1955/04 - 1955/04
25467位(同エリア26318件中)
ソフィさん
昭和10年(1935年)ごろ 5歳
阪急電車桜井駅に近く、西国街道の幅が広がって「桜井一番町」となっている街に面して、カフェが出来た。
このあたりは、交番、火の見やぐらなどが並んで、もともと町の中心らしい場所だったが、アイスキャンデー屋と同じころに、カフェが開店したのだった。
このころのカフェは、外から見ると中は薄暗くて、中には何か見てはならぬものがあるように思われ、子供心にはうす気味悪く感じられた。
日中から流行歌を流していて、直ぐその裏にある私の家には、ひっきりなしに歌が流れてきて、自然に覚えてしまう。

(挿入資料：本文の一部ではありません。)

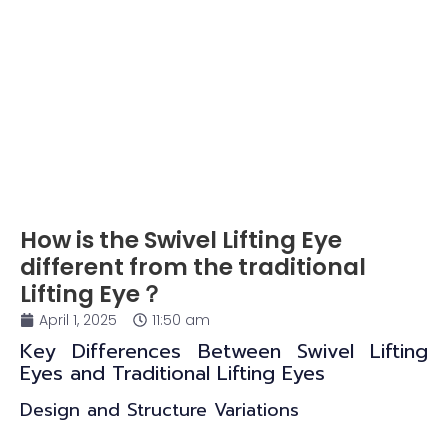
How is the Swivel Lifting Eye
different from the traditional
Lifting Eye？
April 1, 2025
11:50 am
Key Differences Between Swivel Lifting
Eyes and Traditional Lifting Eyes
Design and Structure Variations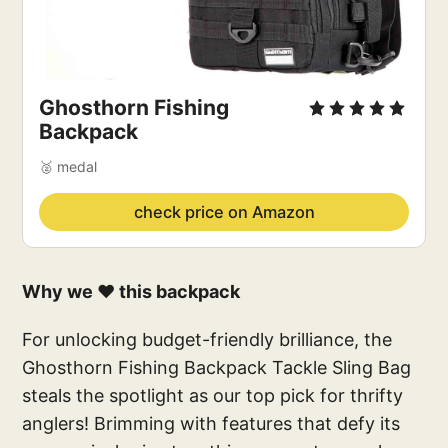
Ghosthorn Fishing 
Backpack
🥈 medal
check price on Amazon
Why we ❤️ this backpack
For unlocking budget-friendly brilliance, the
Ghosthorn Fishing Backpack Tackle Sling Bag
steals the spotlight as our top pick for thrifty
anglers! Brimming with features that defy its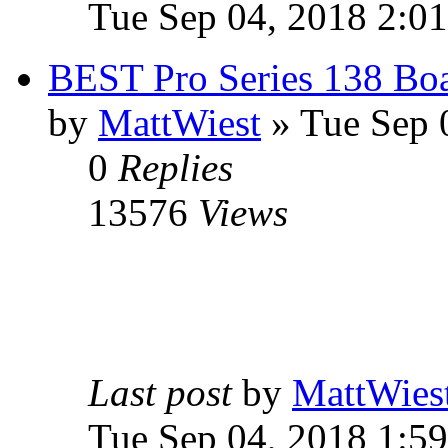
Tue Sep 04, 2018 2:0
BEST Pro Series 138 Boa
by
MattWiest
» Tue Sep 
0
Replies
13576
Views
Last post
by
MattWies
Tue Sep 04, 2018 1:5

「月が鏡であったなら、恋しあのこの面影を、日ごと映して見せよもの…」
私は何のことかまったくわからないが、自然に口をついて歌が出てくる。
このころ歌に対する関心が、世の中も私も深くなっていて、「婦人倶楽部」の付録に日本歌謡・童謡全集が付いてきたのがきっかけで、流行歌から民謡までいろいろな歌を姉と一緒によく歌ったものだった。
このカフェの騒音がひとつのきっかけで、子供の成長とともに手狭だった我が家の引越しが決まった。
新しい住居は、少し駅から離れた五番通りだった。